We are only four games into his first season as the offensive coordinator at Florida, but the sample size is big enough to declare the hiring of Charlie Weis a success at Florida.
Weis, the former head coach at Notre Dame and most recently the offensive coordinator with the Kansas City Chiefs, has breathed new life into a Florida offense that stagnated for much of Urban Meyer’s final season in Gainesville. Fresh off of a 48–10 win at Kentucky, the Gators rank 22nd in the nation in total offense (461.8 ypg), up from 82nd last season (350.9 ypg).

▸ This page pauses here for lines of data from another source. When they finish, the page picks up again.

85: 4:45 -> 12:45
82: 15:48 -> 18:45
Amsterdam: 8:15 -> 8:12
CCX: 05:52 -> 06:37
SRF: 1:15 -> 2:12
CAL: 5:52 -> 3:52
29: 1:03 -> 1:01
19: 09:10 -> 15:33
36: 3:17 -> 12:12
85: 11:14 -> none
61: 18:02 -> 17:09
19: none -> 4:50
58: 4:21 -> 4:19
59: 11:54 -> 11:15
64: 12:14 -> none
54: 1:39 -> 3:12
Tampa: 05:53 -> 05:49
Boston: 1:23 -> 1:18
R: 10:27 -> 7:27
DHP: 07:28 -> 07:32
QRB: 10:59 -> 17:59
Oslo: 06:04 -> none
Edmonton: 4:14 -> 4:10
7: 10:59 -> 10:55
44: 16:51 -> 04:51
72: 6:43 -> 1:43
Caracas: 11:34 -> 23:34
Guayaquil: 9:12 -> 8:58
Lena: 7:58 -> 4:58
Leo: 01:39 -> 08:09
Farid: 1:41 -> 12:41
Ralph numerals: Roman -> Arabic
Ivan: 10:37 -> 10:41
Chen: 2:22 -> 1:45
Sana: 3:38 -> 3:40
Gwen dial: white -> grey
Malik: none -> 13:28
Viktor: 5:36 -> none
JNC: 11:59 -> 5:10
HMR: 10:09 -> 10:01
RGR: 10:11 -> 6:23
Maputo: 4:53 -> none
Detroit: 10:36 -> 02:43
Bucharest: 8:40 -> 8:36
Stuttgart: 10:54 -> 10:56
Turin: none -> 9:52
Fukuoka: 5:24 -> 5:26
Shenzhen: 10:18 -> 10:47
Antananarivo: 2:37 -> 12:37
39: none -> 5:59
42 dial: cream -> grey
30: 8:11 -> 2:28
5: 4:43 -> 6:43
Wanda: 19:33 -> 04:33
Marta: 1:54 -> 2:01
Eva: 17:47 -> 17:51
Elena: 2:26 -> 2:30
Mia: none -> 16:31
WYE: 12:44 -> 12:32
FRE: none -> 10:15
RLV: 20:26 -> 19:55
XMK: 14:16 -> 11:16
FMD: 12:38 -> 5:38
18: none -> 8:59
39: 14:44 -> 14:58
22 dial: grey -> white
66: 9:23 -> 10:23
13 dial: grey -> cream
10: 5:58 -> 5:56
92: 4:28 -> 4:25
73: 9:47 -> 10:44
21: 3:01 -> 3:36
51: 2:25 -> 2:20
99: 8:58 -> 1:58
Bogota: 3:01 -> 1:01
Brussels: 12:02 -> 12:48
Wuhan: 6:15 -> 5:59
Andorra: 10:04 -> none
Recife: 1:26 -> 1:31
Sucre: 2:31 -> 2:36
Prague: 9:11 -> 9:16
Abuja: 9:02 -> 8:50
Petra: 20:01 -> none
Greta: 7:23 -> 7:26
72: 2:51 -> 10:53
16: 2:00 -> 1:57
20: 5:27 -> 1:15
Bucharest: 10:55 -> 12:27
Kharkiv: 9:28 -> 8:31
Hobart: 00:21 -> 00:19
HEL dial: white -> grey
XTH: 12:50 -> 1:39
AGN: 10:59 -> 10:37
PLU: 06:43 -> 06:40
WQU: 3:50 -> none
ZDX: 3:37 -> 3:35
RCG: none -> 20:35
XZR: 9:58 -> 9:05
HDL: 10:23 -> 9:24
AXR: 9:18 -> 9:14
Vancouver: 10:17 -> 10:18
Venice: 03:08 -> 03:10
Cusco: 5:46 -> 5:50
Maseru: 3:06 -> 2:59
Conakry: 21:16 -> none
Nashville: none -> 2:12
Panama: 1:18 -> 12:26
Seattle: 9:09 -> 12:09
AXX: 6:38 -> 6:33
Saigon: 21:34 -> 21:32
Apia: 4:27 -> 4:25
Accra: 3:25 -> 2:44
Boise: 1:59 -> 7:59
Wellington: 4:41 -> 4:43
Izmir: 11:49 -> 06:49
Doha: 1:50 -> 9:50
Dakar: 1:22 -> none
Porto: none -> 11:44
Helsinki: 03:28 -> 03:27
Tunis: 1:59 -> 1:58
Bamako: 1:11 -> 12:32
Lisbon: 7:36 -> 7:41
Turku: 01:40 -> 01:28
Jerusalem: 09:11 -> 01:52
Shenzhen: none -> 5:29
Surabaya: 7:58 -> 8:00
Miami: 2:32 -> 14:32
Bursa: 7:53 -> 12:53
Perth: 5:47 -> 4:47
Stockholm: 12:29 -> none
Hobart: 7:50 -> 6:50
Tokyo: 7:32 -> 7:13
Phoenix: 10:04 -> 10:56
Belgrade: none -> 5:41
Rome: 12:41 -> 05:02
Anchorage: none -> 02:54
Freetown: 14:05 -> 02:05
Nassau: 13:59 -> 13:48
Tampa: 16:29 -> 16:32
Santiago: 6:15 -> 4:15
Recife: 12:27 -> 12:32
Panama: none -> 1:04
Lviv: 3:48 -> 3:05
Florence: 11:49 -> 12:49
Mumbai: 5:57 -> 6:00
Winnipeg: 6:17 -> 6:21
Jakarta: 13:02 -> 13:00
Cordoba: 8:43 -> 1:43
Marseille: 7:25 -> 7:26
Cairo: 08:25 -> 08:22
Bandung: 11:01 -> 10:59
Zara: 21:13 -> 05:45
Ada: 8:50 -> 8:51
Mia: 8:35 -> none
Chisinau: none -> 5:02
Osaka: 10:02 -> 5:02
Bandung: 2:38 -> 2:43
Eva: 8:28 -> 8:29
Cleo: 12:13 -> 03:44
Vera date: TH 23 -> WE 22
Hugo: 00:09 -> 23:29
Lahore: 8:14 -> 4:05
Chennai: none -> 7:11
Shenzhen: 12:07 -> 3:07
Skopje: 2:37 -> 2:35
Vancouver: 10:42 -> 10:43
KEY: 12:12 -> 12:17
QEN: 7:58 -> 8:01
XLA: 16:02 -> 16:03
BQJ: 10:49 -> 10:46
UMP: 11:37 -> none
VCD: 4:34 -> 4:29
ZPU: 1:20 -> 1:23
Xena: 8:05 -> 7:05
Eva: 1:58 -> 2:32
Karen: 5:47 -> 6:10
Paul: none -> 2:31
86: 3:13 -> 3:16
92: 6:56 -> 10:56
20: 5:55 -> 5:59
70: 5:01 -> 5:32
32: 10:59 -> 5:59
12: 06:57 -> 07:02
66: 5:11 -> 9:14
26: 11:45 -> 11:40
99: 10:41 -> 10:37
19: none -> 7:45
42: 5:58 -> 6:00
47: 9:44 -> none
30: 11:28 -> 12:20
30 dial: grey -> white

The 2011 Gators are getting it done with the big play. Last season, Florida had 180 plays from scrimmage that went for 10-plus yards (ranking 50th in the nation) and 49 plays that went for 20-plus yards (tied for 78th in the nation). This year, under Weis’ guidance, those numbers are way up — 75 plays of 10-plus yards in only four games (tied for fifth nationally) and 23 plays of 20-plus yards (12th in the nation).
Weis is putting the ball in the hands of his playmakers, which is why most of the Gators’ big plays are coming in the running game. Chris Rainey already has 17 runs of at least 10 yards — five more than he had all last season. And fellow running back Jeff Demps currently leads the nation with eight rushes of 20 yards or more.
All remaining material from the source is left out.